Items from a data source
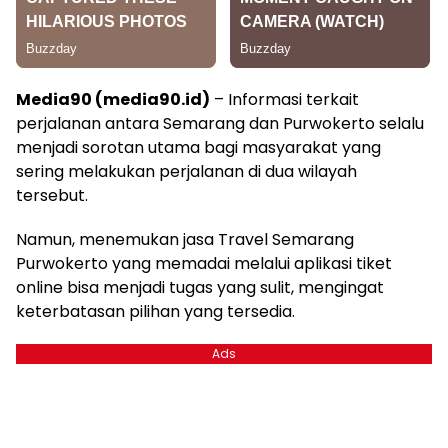
Media90 (media90.id)
– Informasi terkait
perjalanan antara Semarang dan Purwokerto selalu
menjadi sorotan utama bagi masyarakat yang
sering melakukan perjalanan di dua wilayah
tersebut.
Namun, menemukan jasa Travel Semarang
Purwokerto yang memadai melalui aplikasi tiket
online bisa menjadi tugas yang sulit, mengingat
keterbatasan pilihan yang tersedia.
Ads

Task goal
The answer must be the line containing "Purwokerto yang memadai" and every line after it through the end of the records, repeated exactly.

Answer to the problem
Purwokerto yang memadai melalui aplikasi tiket
online bisa menjadi tugas yang sulit, mengingat
keterbatasan pilihan yang tersedia.
Ads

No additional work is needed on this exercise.